Records for the exercise |
((

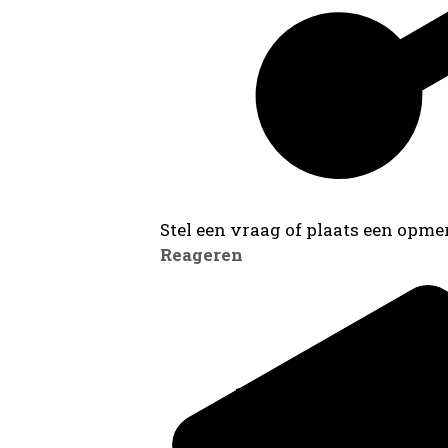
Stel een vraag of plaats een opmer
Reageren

))
((

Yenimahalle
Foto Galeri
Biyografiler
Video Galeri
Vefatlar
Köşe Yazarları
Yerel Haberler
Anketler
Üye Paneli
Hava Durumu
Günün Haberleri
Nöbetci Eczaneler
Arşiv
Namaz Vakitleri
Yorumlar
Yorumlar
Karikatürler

))
((

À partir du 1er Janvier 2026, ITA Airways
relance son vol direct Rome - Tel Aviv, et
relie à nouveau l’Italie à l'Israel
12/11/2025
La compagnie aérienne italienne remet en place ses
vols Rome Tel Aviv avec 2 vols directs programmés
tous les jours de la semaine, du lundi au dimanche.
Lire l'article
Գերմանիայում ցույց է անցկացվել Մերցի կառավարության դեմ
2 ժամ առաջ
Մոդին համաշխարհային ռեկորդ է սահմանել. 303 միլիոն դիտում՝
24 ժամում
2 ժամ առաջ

))

Your goal |
Please find every line in the records that contains the word "Aviv", and copy it out.

Answer to this problem |
relance son vol direct Rome - Tel Aviv, et
vols Rome Tel Aviv avec 2 vols directs programmés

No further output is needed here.